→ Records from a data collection
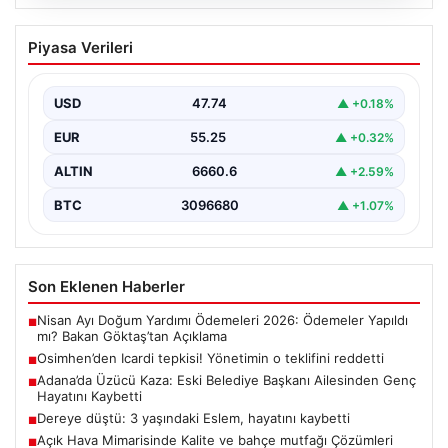
06.08.2026
Osimhen’den Icardi tepkisi! Yönetimin o
Piyasa Verileri
teklifini reddetti
USD
47.74
▲ +0.18%
EUR
55.25
▲ +0.32%
ALTIN
6660.6
▲ +2.59%
BTC
3096680
▲ +1.07%
Son Eklenen Haberler
Nisan Ayı Doğum Yardımı Ödemeleri 2026: Ödemeler Yapıldı
■
mı? Bakan Göktaş’tan Açıklama
Osimhen’den Icardi tepkisi! Yönetimin o teklifini reddetti
■
Adana’da Üzücü Kaza: Eski Belediye Başkanı Ailesinden Genç
■
Hayatını Kaybetti
Dereye düştü: 3 yaşındaki Eslem, hayatını kaybetti
■
Açık Hava Mimarisinde Kalite ve bahçe mutfağı Çözümleri
■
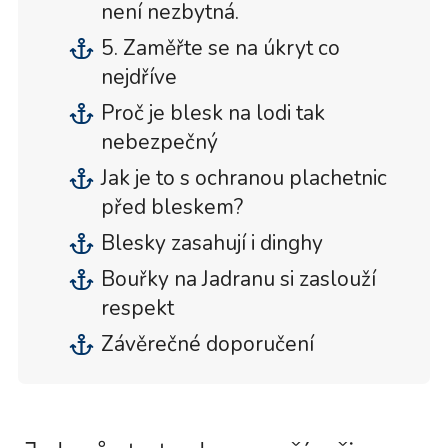
není nezbytná.
5. Zaměřte se na úkryt co
nejdříve
Proč je blesk na lodi tak
nebezpečný
Jak je to s ochranou plachetnic
před bleskem?
Blesky zasahují i dinghy
Bouřky na Jadranu si zaslouží
respekt
Závěrečné doporučení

→ Goal of the exercise
Reproduce the records above word for word, without the images.

→ Written solution
06.08.2026
Osimhen’den Icardi tepkisi! Yönetimin o
Piyasa Verileri
teklifini reddetti
USD
47.74
▲ +0.18%
EUR
55.25
▲ +0.32%
ALTIN
6660.6
▲ +2.59%
BTC
3096680
▲ +1.07%
Son Eklenen Haberler
Nisan Ayı Doğum Yardımı Ödemeleri 2026: Ödemeler Yapıldı
■
mı? Bakan Göktaş’tan Açıklama
Osimhen’den Icardi tepkisi! Yönetimin o teklifini reddetti
■
Adana’da Üzücü Kaza: Eski Belediye Başkanı Ailesinden Genç
■
Hayatını Kaybetti
Dereye düştü: 3 yaşındaki Eslem, hayatını kaybetti
■
Açık Hava Mimarisinde Kalite ve bahçe mutfağı Çözümleri
■
není nezbytná.
5. Zaměřte se na úkryt co
nejdříve
Proč je blesk na lodi tak
nebezpečný
Jak je to s ochranou plachetnic
před bleskem?
Blesky zasahují i dinghy
Bouřky na Jadranu si zaslouží
respekt
Závěrečné doporučení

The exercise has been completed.